Saturday, November 21, 2009

Who are the members of the Resistencia? What do they want?

Who are the members of the Resistencia? What do they want?

Through my conversations and occasionally heated exchanges with different folks, I have managed to identify many types of people and organizations who belong to the “Resistencia”.  I think understanding the heterogeneity of the “Resistencia” helps us understand the motivations behind what they want and why they behave the way they do. Certainly, there are many just and critical queries and issues raised by some members of the “Resistencia” –they cannot be dismissed as just a band of malfeasants anymore- but at the same time, I will and cannot excuse the behavior of some of its members. This list is not exhaustive and I do welcome feedback on this list.

Certainly, I am not taking the route of Mr. Anibal Delgado Fiallos in yesterday’s La Prensa who seems to point out only the good persons and issues in order to defend the “Resistencia”. Quite lopsided column I might add, as it does not reflect the whole movement. Mr. Delgado Fiallos proposal of differentiating the Resistencia as a political group versus a pressure group (“grupos facticos de poder” pardon the pun…) is quite intriguing and may be the difference between a legitimate expression of some groups in society or one that degenerates into protest groups without meaning.
The problem to me is that I cannot tell honorable persons from those who aren’t in a demonstration, rally or when they do not want to establish a dialogue. Much less when riots break or people's property is destroyed. Even more, it is not easy to have a dialogue with those people who call other people “golpistas” without even trying to understand what the other people are saying. Applies to both sides of course...

Here is the list.

1) Persons and organizations interested in social justice issues and who are disenchanted with the lack of response and interest from the political parties and the “elite”.
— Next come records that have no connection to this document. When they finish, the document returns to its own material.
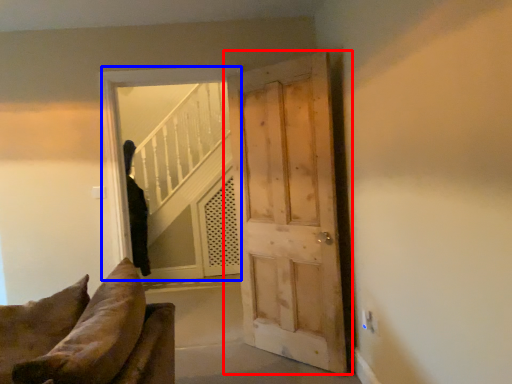 Question: Among these objects, which one is nearest to the camera, door (highlighted by a red box) or window (highlighted by a blue box)?

Choices:
 (A) door
 (B) window

Answer: (A) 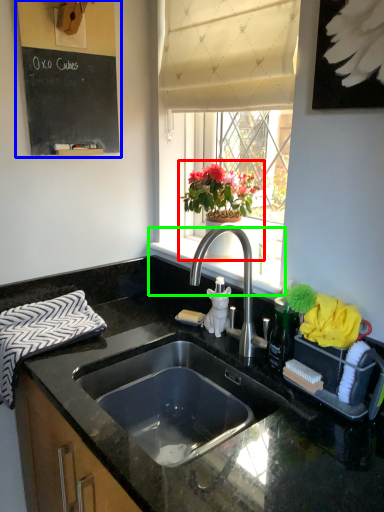 Question: Which object is positioned farthest from houseplant (highlighted by a red box)? Select from bulletin board (highlighted by a blue box) and window sill (highlighted by a green box).

Choices:
 (A) bulletin board
 (B) window sill

Answer: (A) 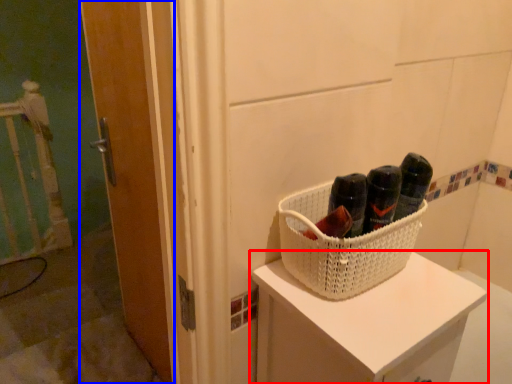 Question: Among these objects, which one is farthest to the camera, furniture (highlighted by a red box) or door (highlighted by a blue box)?

Choices:
 (A) furniture
 (B) door

Answer: (B) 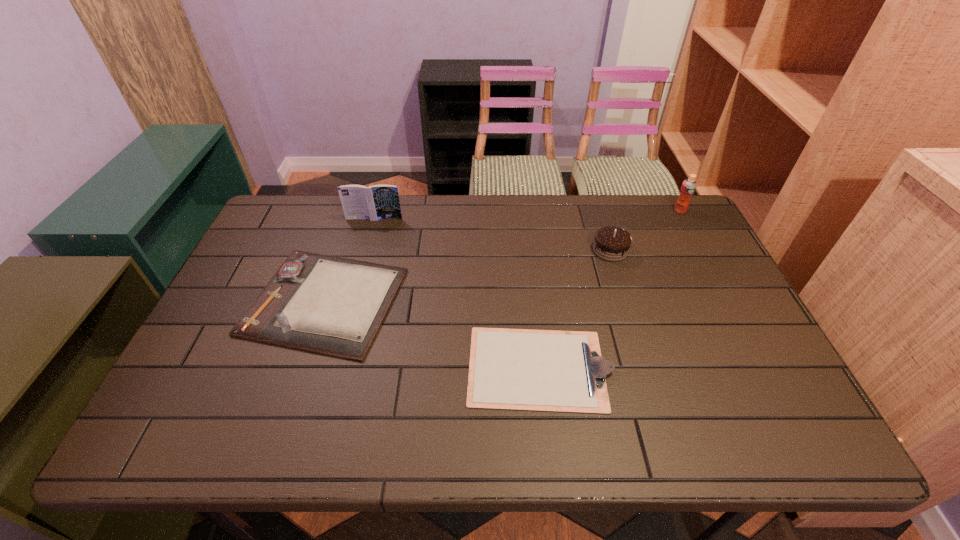 The height and width of the screenshot is (540, 960). Find the location of `free spot located on the right of the left clipboard`. free spot located on the right of the left clipboard is located at coordinates (500, 301).

Locate an element on the screen. This screenshot has height=540, width=960. vacant space located on the back of the right clipboard is located at coordinates (525, 241).

Where is `orange juice that is at the far edge`? orange juice that is at the far edge is located at coordinates (688, 187).

Where is `book present at the far edge`? book present at the far edge is located at coordinates (376, 202).

You are a GUI agent. You are given a task and a screenshot of the screen. Output one action in this format:
    pyautogui.click(x=<x>, y=<y>)
    Task: Click on the chocolate cake that is positioned at the far edge
    The image size is (960, 540).
    Given the screenshot: What is the action you would take?
    coord(611,243)

Find the location of `object that is at the near edge`. object that is at the near edge is located at coordinates (511, 369).

You are a GUI agent. You are given a task and a screenshot of the screen. Output one action in this format:
    pyautogui.click(x=<x>, y=<y>)
    Task: Click on the object positioned at the left edge
    
    Given the screenshot: What is the action you would take?
    pyautogui.click(x=324, y=304)

Identify the location of object positioned at the right edge. This screenshot has width=960, height=540. (688, 187).

The height and width of the screenshot is (540, 960). What are the coordinates of `object located in the far right corner section of the desktop` in the screenshot? It's located at (688, 187).

The height and width of the screenshot is (540, 960). What are the coordinates of `vacant space at the far edge` in the screenshot? It's located at (416, 208). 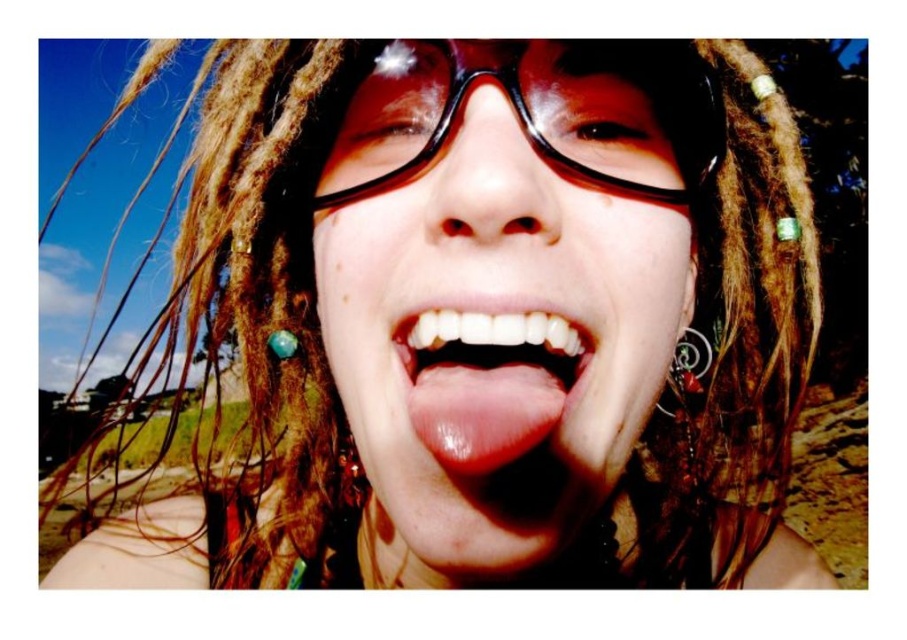 Question: Which point is closer to the camera?

Choices:
 (A) transparent plastic glasses at center
 (B) shiny white teeth at center

Answer: (B)

Question: Which object is positioned closest to the transparent plastic glasses at center?

Choices:
 (A) satin black glasses at center
 (B) shiny white teeth at center

Answer: (A)

Question: Is shiny white teeth at center closer to camera compared to transparent plastic glasses at center?

Choices:
 (A) yes
 (B) no

Answer: (A)

Question: Based on their relative distances, which object is nearer to the satin black glasses at center?

Choices:
 (A) transparent plastic glasses at center
 (B) shiny white teeth at center

Answer: (B)

Question: Does shiny white teeth at center come behind transparent plastic glasses at center?

Choices:
 (A) yes
 (B) no

Answer: (B)

Question: Is shiny white teeth at center bigger than transparent plastic glasses at center?

Choices:
 (A) yes
 (B) no

Answer: (B) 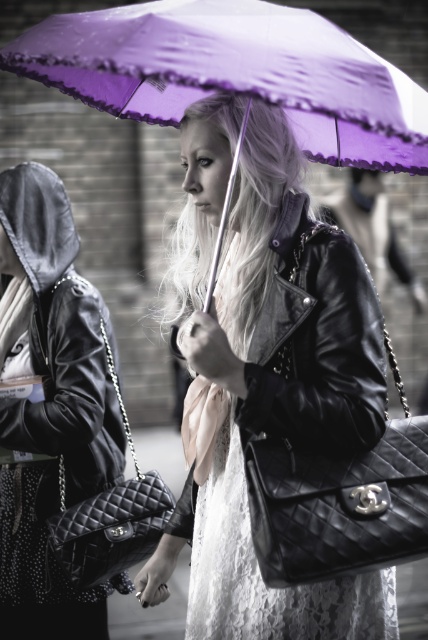 You are a photographer trying to capture both the black quilted leather handbag at center and the purple satin umbrella at center in a single shot. Which object should you adjust your camera focus on first to ensure both are in focus?

The black quilted leather handbag at center is closer to the viewer than the purple satin umbrella at center. To ensure both are in focus, adjust the camera focus on the black quilted leather handbag at center first, as it is nearer and setting focus on it will help capture the umbrella in the background more effectively.

You are a delivery robot with a width of 1.5 meters. You need to navigate through the street scene depicted in the image. Can you pass between the purple satin umbrella at center and the black quilted leather handbag at left without touching either?

The distance between the purple satin umbrella at center and the black quilted leather handbag at left is 2.25 meters. Since the robot is 1.5 meters wide, there is sufficient space to pass between them without touching either object.

You are a fashion designer observing the street scene. You notice the black quilted leather handbag at center and the purple satin umbrella at center. Which item would require more fabric to create, based on their sizes?

The black quilted leather handbag at center is larger in size than the purple satin umbrella at center, so it would require more fabric to create. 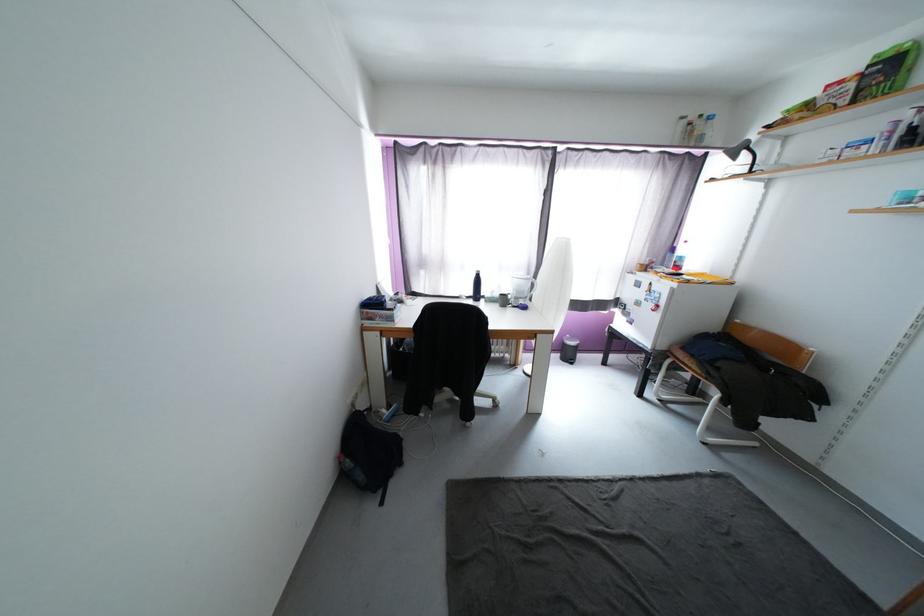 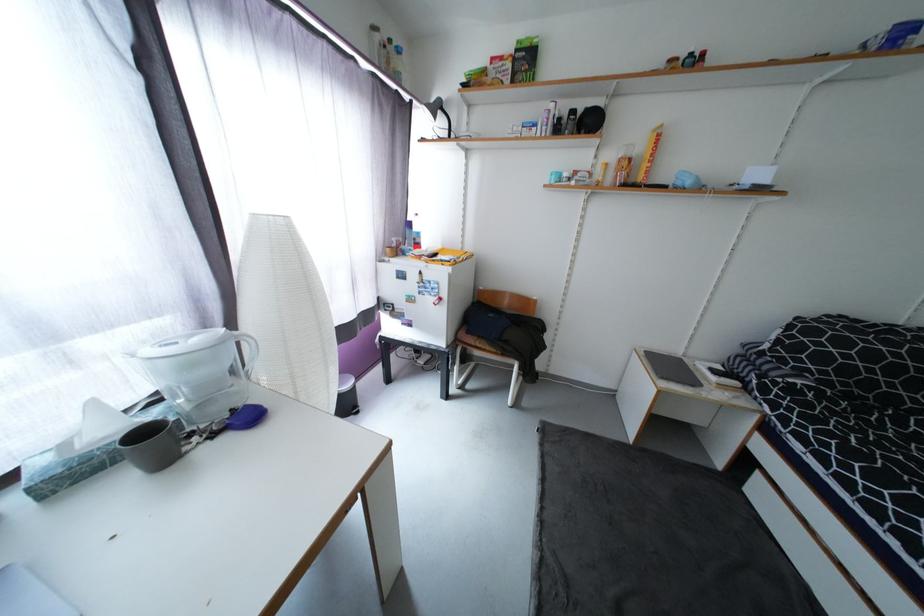 In the second image, find the point that corresponds to pixel 699 368 in the first image.

(493, 349) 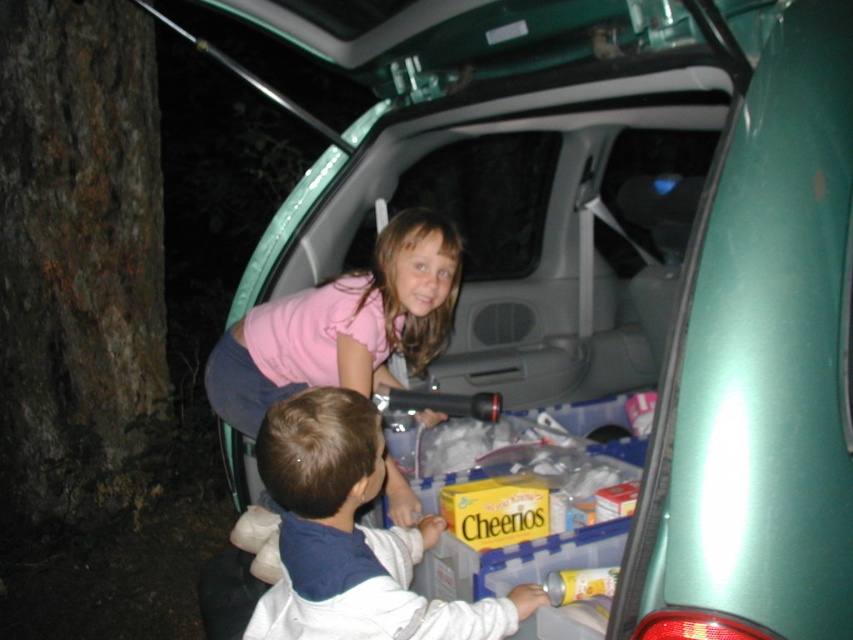 You are a parent trying to retrieve a toy from the trunk of the green vehicle. You notice the white fleece jacket at lower center and the pink fabric shirt at center in your way. Which item should you move first to access the toy?

You should move the white fleece jacket at lower center first because it is closer to you than the pink fabric shirt at center, making it easier to reach.

From the picture: You are trying to decide which clothing item to grab first from the trunk. Based on their positions, which item is closer to you? The white fleece jacket at lower center or the pink fabric shirt at center?

The white fleece jacket at lower center is closer to you because it is positioned lower than the pink fabric shirt at center, which is higher up. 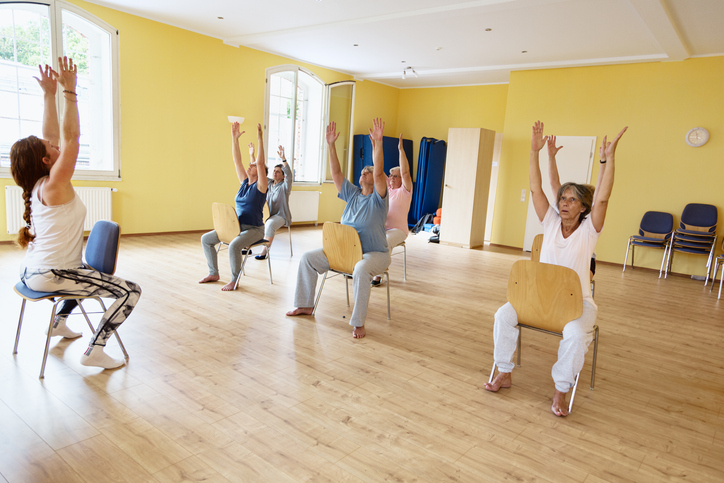 I want to click on windows, so click(313, 101), click(274, 101), click(90, 51), click(19, 56). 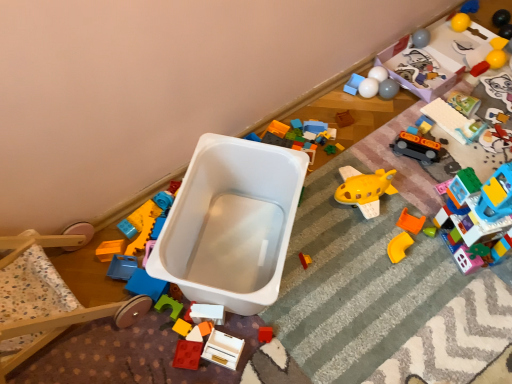 Where is `free space to the back side of orange plastic train at center, the eleventh toy positioned from the left`? The height and width of the screenshot is (384, 512). free space to the back side of orange plastic train at center, the eleventh toy positioned from the left is located at coordinates (415, 125). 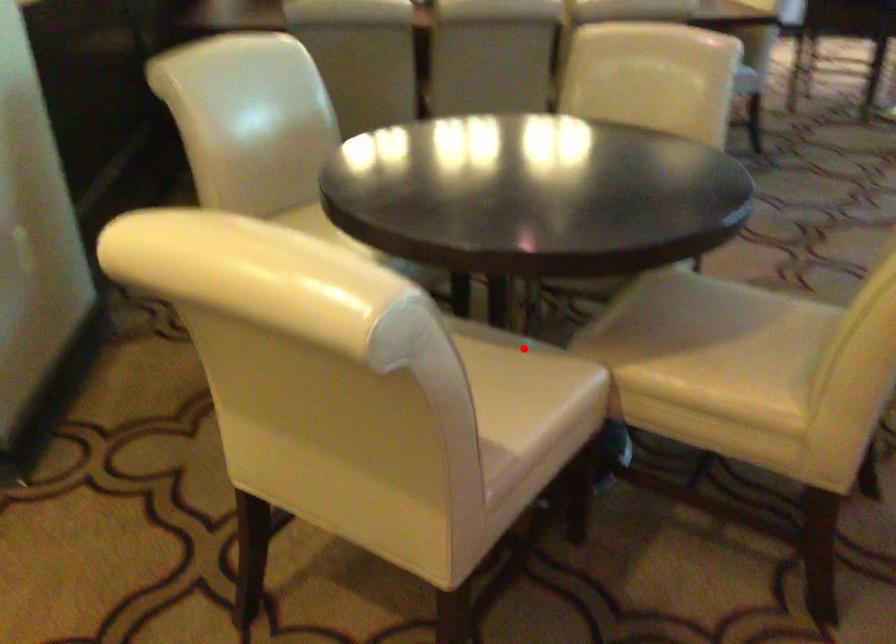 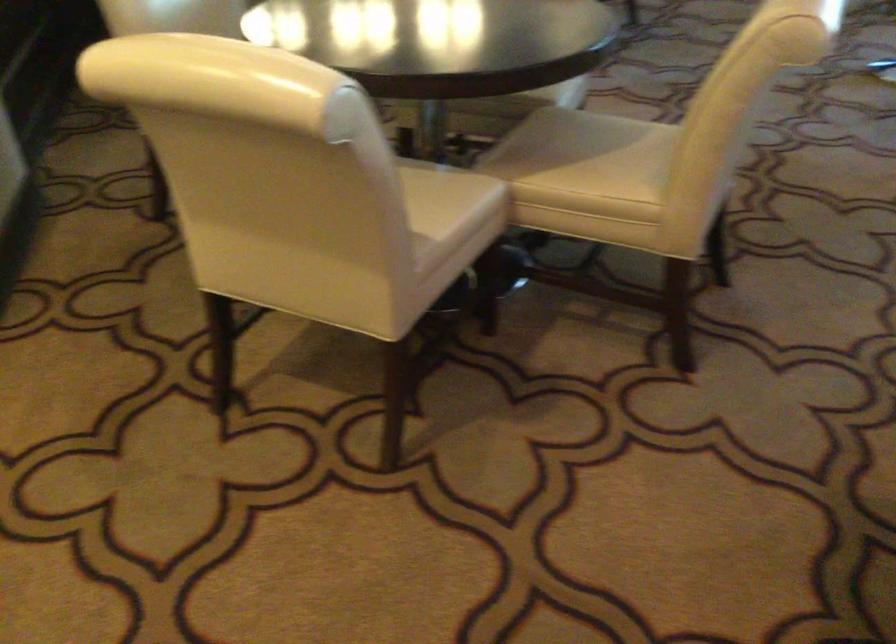 Question: I am providing you with two images of the same scene from different viewpoints. A red point is marked on the first image. Can you still see the location of the red point in image 2?

Choices:
 (A) Yes
 (B) No

Answer: (A) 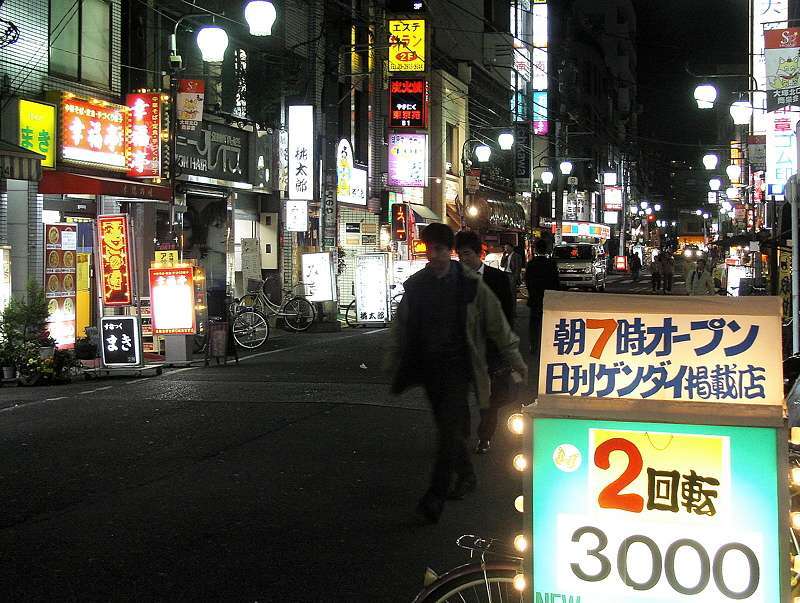 This screenshot has height=603, width=800. What are the coordinates of `coat` in the screenshot? It's located at (482, 313). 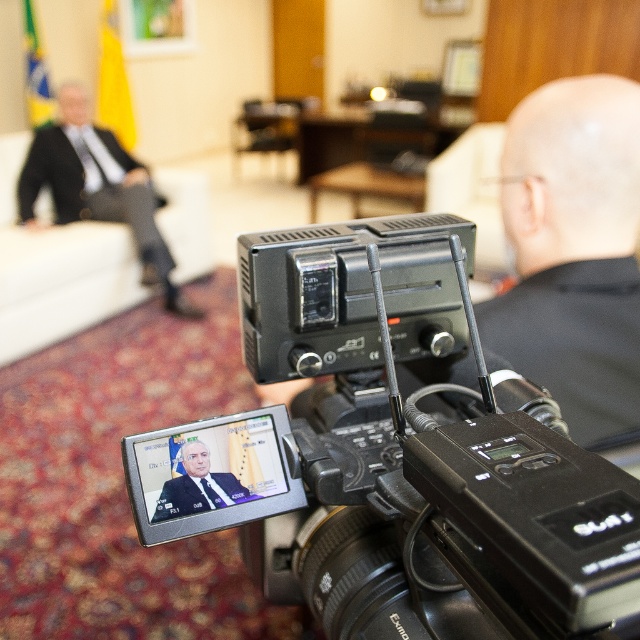 You are a photographer at a formal event. You see the black plastic camera at center and the black suit at left. Which object is positioned more to the right side of the scene?

The black plastic camera at center is positioned to the right of the black suit at left, so the black plastic camera at center is more to the right side of the scene.

You are a camera operator who needs to adjust the camera focus to capture both the black suit at left and the dark blue suit at center clearly. Given that the camera has a depth of field that can cover objects within a 4 meter range, will both subjects be in focus?

The distance between the black suit at left and dark blue suit at center is 3.71 meters, which is within the camera lens depth of field range of 4 meters. Therefore, both subjects will be in focus.

You are a camera operator who needs to adjust the focus of the black plastic camera at center to capture the dark blue suit at center clearly. Given the distance between them is 10.63 inches, can you confirm if this distance is sufficient for the camera to focus properly?

The black plastic camera at center is 10.63 inches from the dark blue suit at center. Since most professional cameras can focus effectively at distances of 10 inches or more, this distance should be sufficient for clear focus. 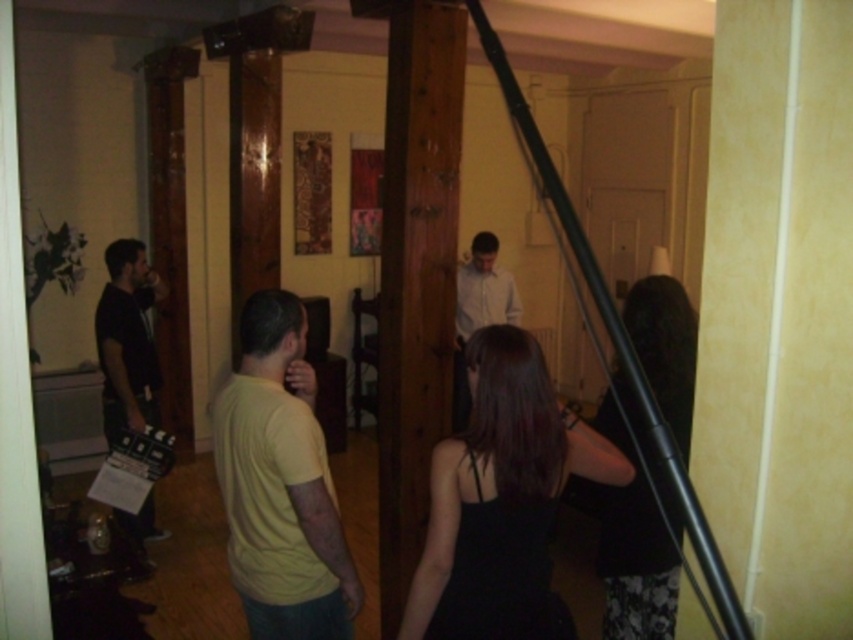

Obviously, any thinking Honduran person has to be appalled and shamed by the poverty, illiteracy and food insecurity levels (and other social justice ills) we currently have. Furthermore, this situation has not been made any better by the callous attitude of many of the people in power and those who are members of the higher income classes in Honduras. Living a life in Tegucigalpa, as if it is where Rodeo Drive, certainly is quite hard to defend, when we have people who have barely anything to eat. Don’t get me wrong, I am the first one to defend people’s right of enjoying the fruits of their hard work. Another story of course is when these gains are illegally obtained (or charged to “Casa Presidencial”??).  A sobering lesson I did learn while living in The Netherlands, was that people there were austere no matter what their wealth was, while having strong social justice concerns, quite a bit a cultural attitude,but indeed…a different world and something I hope we can learn from ourselves.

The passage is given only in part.